How does Oracle DB compute edit distance and similarity with non-ASCII characters?

76 Views Asked by At

I've recently been working with Oracle DB, and when evaluating their matching functions (in this case, EDIT_DISTANCE and EDIT_DISTANCE_SIMILARITY, which - I think - implement unnormalized and normalized Levenshtein distance) against standard implementations, I stumbled over some curious behaviour.

Normally, I would expect a normalization equal to:

1 - edit_distance / len(longer_string)

However, this doesn't perfectly match Oracle's results, nor do the unnormalized edit distance values themselves always match expections.

More specifically, my testing suggests that both functions seems to handle special characters strangely. I've tested German and French special characters, and both seem to be handled different from ASCII characters.

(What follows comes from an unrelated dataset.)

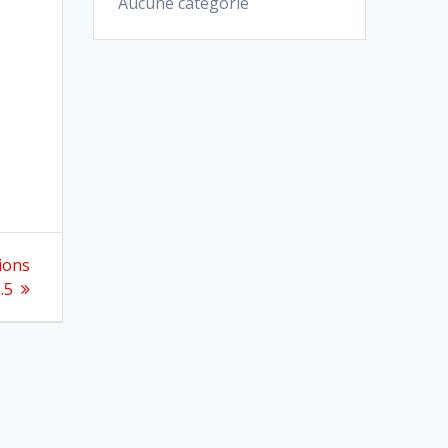
Aucune catégorie
ions
.5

For example, here are results given by Oracle DB (I'm scaling Oracle normalization from [0, 100] down to [0, 1]), and what I would expect based on the standard Levenshtein algorithm and the formula above:

String A String B Expected edit distance Oracle edit distance Expected normalization Oracle normalization
stack stock 1 1 1 - 1/5 = 0.8 0.8
müll mall 1 2 1 - 3/4 = 0.75 0.6
déja-vu deja-vu 1 2 1 - 1/7 = 0.857 0.750
château château! 1 1 1 - 1/8 = 0.875 0.89

The SQL I'm using to arrive at these results is as follows (replace 'a' and 'b', obviously):

SELECT UTL_MATCH.EDIT_DISTANCE('a', 'b') FROM dual;
SELECT UTL_MATCH.EDIT_DISTANCE_SIMILARITY('a', 'b') FROM dual;

All of the Oracle results are plausible if you count special characters as two characters. This is, at first, somewhat sensible for German umlauts, for which "ae", "oe", and "ue" are common substitutions, but I'm not aware of similarly common substitutions for e.g. French (then again, my French is quite rusty).

Even more strangely, "Müller" compared with "Mller", "Muller" and "Mueller" returns an edit distance of 2 for all three cases, so "ü" isn't simply converted to "ue". This, therefore, definitely does not seem correct.

It seems strange to me that Oracle is treating non-ASCII characters like this. Is there any precedent or "scientific basis" for this behaviour? For me, it seems pretty random, and in fact more like a bug.

Disclaimer: the entire behaviour could also be due to the version of DBVisualizer (the SQL client) or Oracle DB I'm working with. I unfortunately don't have an easy way to eliminate this variable due to installation restrictions in the environment I'm working in.

1

There are 1 best solutions below

6
MT0 On

Look at the byte values of the strings:

CREATE TABLE table_name (A, B) AS
SELECT 'stack',   'stock'    FROM DUAL UNION ALL
SELECT 'müll',    'mall'     FROM DUAL UNION ALL
SELECT 'müll',    'mall'     FROM DUAL UNION ALL
SELECT 'déja-vu', 'deja-vu'  FROM DUAL UNION ALL
SELECT 'château', 'château!' FROM DUAL;

Then:

SELECT a,
       b,
       DUMP(a),
       DUMP(b),
       UTL_MATCH.EDIT_DISTANCE(a, b) AS edist
FROM   table_name

Outputs:

A B DUMP(A) DUMP(B) EDIST
stack stock Typ=1 Len=5: 115,116,97,99,107 Typ=1 Len=5: 115,116,111,99,107 1
müll mall Typ=1 Len=5: 109,195,188,108,108 Typ=1 Len=4: 109,97,108,108 2
müll mall Typ=1 Len=6: 109,117,204,136,108,108 Typ=1 Len=4: 109,97,108,108 3
déja-vu deja-vu Typ=1 Len=8: 100,195,169,106,97,45,118,117 Typ=1 Len=7: 100,101,106,97,45,118,117 2
château château! Typ=1 Len=8: 99,104,195,162,116,101,97,117 Typ=1 Len=9: 99,104,195,162,116,101,97,117,33 1

The müll and müll values look identical but the first is created with a single character LATIN SMALL LETTER U WITH DIAERESIS and the second is created with two characters LATIN SMALL LETTER U and then the diacritic COMBINING DIAERESIS.

The edit distance is calculating the edit distance between the bytes (or ASCII values) rather than the edit distance between multi-byte characters (or, even more complicated, the edit distance between multi-byte characters modified by combining diacritics).

fiddle